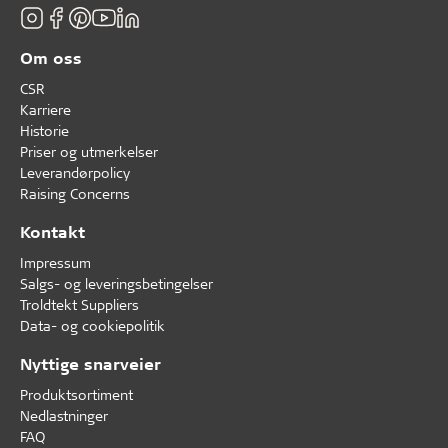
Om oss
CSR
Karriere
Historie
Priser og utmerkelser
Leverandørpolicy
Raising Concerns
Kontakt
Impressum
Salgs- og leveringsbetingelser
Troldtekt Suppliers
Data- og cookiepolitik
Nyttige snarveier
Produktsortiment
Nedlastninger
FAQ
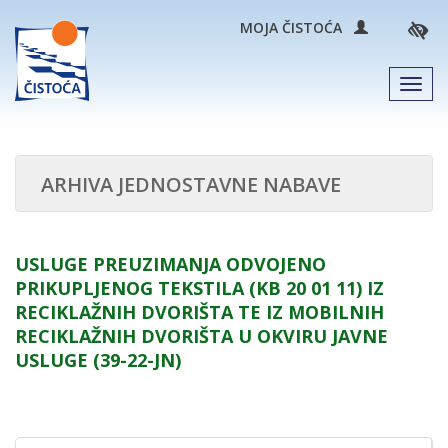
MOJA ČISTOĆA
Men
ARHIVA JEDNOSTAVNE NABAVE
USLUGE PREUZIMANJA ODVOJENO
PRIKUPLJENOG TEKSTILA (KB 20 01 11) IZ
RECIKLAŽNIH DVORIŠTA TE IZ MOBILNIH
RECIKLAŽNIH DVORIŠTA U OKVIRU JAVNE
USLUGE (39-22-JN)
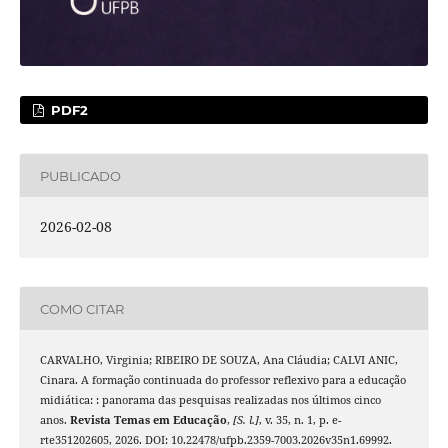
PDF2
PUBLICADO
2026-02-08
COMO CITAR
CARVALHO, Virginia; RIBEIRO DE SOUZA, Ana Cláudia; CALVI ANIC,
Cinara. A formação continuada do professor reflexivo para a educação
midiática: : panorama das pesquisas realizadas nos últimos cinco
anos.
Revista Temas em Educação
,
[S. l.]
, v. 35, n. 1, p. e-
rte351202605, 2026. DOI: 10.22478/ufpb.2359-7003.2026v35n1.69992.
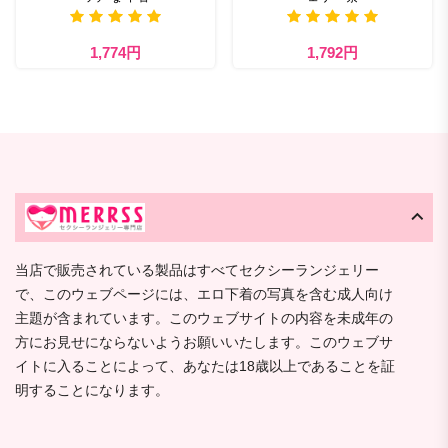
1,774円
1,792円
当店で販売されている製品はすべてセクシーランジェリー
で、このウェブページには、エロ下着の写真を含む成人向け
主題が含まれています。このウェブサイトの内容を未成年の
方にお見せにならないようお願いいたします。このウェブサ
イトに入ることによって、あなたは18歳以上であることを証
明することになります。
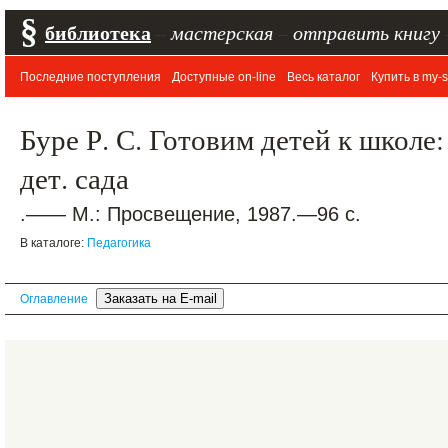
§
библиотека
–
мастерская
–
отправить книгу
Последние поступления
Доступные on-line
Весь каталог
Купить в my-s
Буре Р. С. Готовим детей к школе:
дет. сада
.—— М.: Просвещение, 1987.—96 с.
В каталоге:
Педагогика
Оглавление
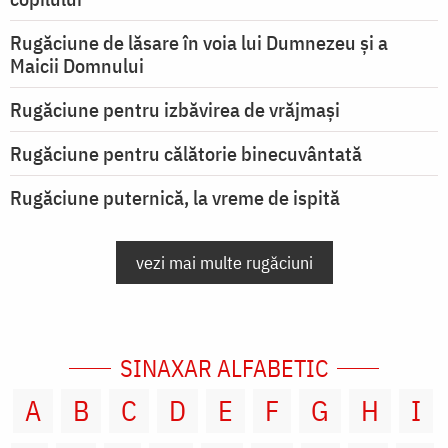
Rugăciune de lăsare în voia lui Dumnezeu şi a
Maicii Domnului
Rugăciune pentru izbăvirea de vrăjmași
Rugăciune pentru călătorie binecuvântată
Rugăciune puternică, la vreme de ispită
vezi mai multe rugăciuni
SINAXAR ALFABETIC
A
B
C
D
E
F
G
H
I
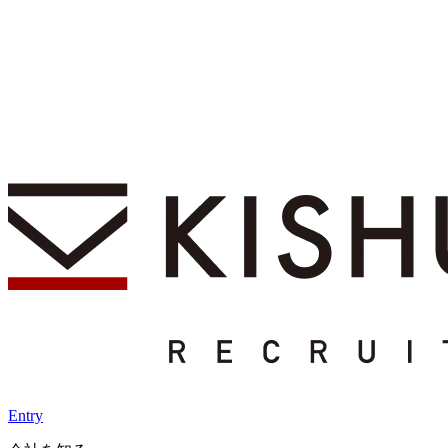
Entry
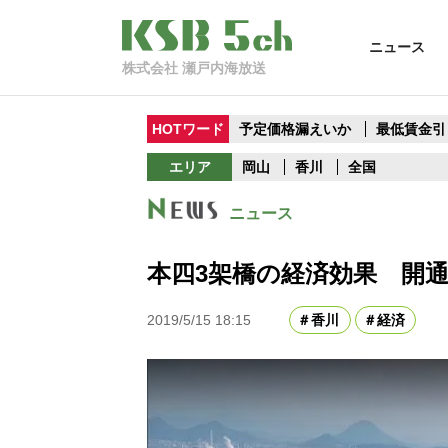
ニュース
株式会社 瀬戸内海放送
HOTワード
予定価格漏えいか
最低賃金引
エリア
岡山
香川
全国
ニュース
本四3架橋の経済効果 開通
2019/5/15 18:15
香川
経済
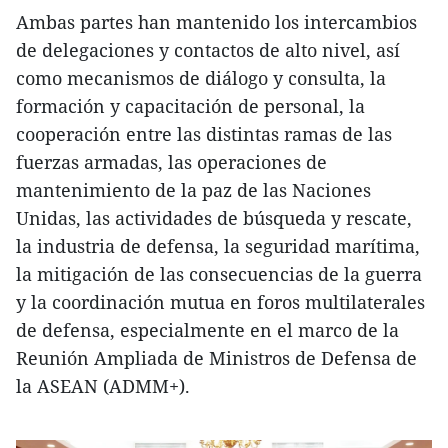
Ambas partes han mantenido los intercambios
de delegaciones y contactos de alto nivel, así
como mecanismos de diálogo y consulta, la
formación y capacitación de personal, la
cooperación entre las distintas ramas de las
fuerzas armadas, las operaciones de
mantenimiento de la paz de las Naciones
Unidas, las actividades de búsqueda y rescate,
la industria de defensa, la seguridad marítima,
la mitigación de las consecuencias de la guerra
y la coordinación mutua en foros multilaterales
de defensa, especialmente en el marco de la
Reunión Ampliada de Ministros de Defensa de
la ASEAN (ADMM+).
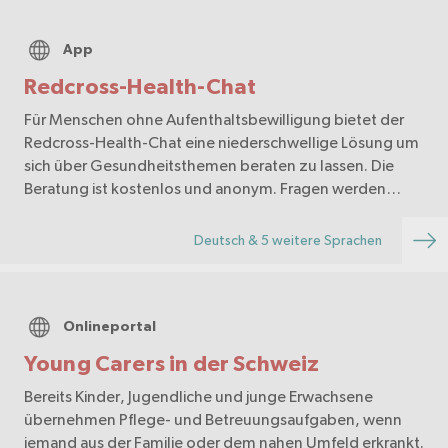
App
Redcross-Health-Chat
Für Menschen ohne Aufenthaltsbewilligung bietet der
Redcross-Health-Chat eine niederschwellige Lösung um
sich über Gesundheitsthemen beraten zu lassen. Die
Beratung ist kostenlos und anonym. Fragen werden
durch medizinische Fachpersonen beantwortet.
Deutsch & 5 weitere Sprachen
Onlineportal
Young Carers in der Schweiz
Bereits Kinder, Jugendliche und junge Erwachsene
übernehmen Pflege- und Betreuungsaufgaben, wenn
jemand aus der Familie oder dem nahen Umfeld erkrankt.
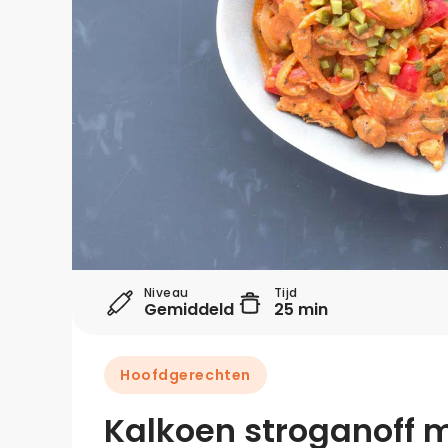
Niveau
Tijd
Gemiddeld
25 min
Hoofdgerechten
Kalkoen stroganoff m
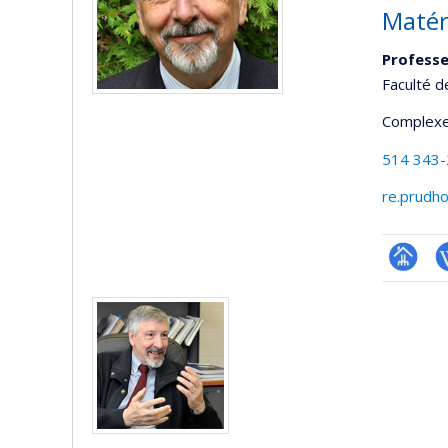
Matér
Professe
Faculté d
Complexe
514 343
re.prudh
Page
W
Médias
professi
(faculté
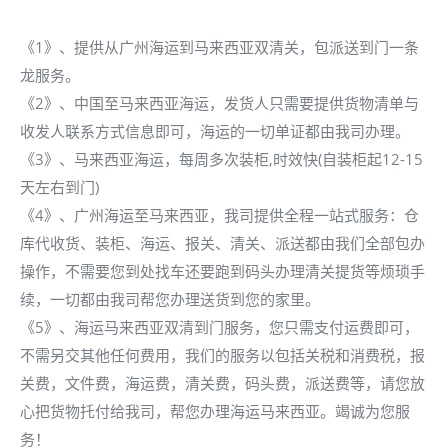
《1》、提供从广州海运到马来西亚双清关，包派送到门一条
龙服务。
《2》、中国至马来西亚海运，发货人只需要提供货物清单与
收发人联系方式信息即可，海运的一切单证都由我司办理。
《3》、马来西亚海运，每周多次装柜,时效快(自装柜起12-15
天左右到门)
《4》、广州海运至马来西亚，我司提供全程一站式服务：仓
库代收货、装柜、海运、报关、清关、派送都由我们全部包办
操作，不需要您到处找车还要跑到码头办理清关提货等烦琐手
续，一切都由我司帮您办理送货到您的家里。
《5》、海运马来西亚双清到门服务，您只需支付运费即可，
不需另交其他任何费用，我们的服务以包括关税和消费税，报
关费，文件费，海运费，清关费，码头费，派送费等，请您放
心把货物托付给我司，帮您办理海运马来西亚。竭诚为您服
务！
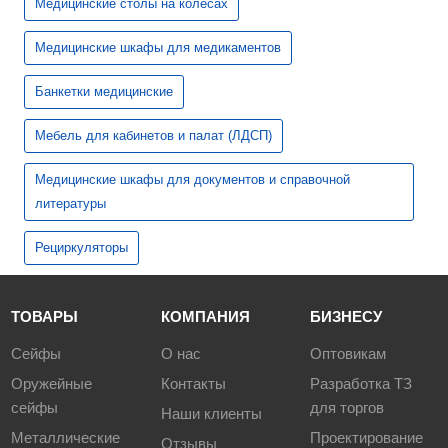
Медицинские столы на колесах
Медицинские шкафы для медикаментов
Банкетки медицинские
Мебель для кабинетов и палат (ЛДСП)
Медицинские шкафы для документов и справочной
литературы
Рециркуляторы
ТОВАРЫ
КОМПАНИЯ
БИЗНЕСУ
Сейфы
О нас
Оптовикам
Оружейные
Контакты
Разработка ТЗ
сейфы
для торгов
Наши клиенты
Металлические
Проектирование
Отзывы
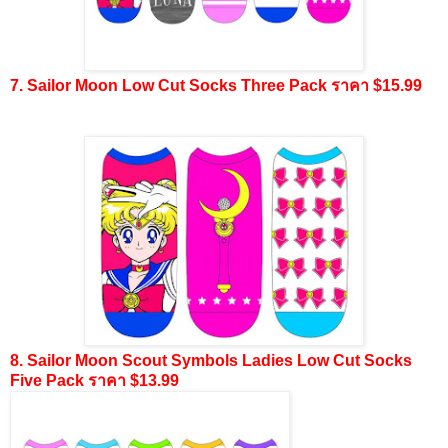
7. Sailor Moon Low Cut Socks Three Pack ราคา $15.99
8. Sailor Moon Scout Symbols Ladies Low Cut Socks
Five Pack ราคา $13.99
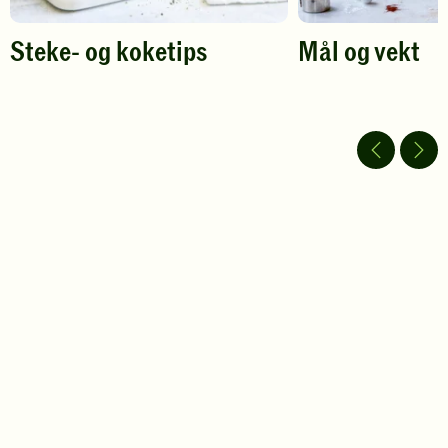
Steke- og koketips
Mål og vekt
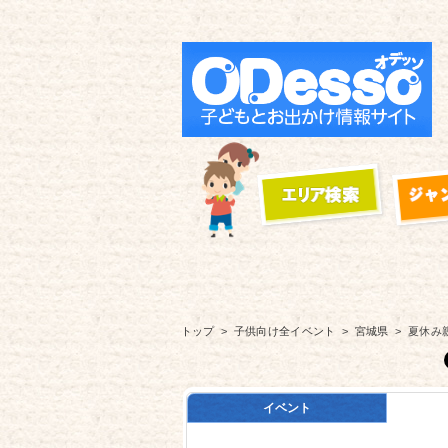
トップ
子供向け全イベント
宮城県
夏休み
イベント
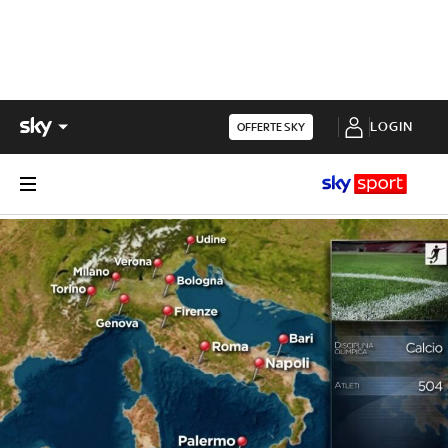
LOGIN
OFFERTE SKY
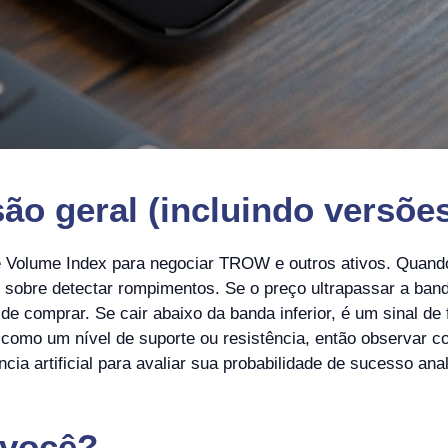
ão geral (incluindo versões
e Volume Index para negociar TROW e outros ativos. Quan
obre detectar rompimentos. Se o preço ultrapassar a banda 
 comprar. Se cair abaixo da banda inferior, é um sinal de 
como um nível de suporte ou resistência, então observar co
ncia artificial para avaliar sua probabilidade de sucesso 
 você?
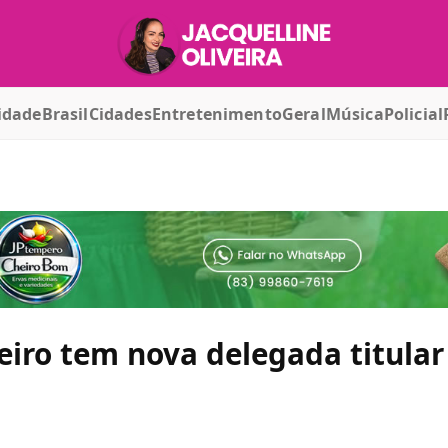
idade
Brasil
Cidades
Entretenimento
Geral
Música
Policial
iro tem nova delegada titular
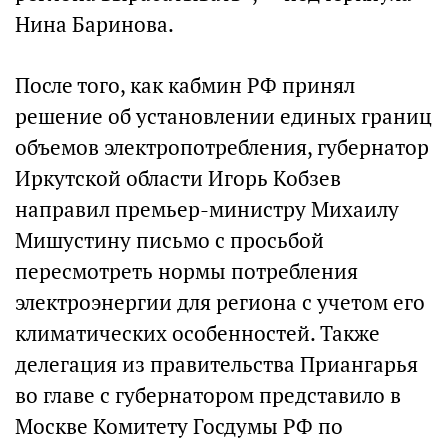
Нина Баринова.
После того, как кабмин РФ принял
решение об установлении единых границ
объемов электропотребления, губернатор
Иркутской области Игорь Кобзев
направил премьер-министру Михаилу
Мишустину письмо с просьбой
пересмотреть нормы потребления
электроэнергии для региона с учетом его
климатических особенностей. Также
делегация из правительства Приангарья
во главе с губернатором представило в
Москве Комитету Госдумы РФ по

####################

[TASK STATEMENT] If a line in the records above has the word "Socks", copy it out.

[SOLUTION FOR THIS EXERCISE]
7. Sailor Moon Low Cut Socks Three Pack ราคา $15.99
8. Sailor Moon Scout Symbols Ladies Low Cut Socks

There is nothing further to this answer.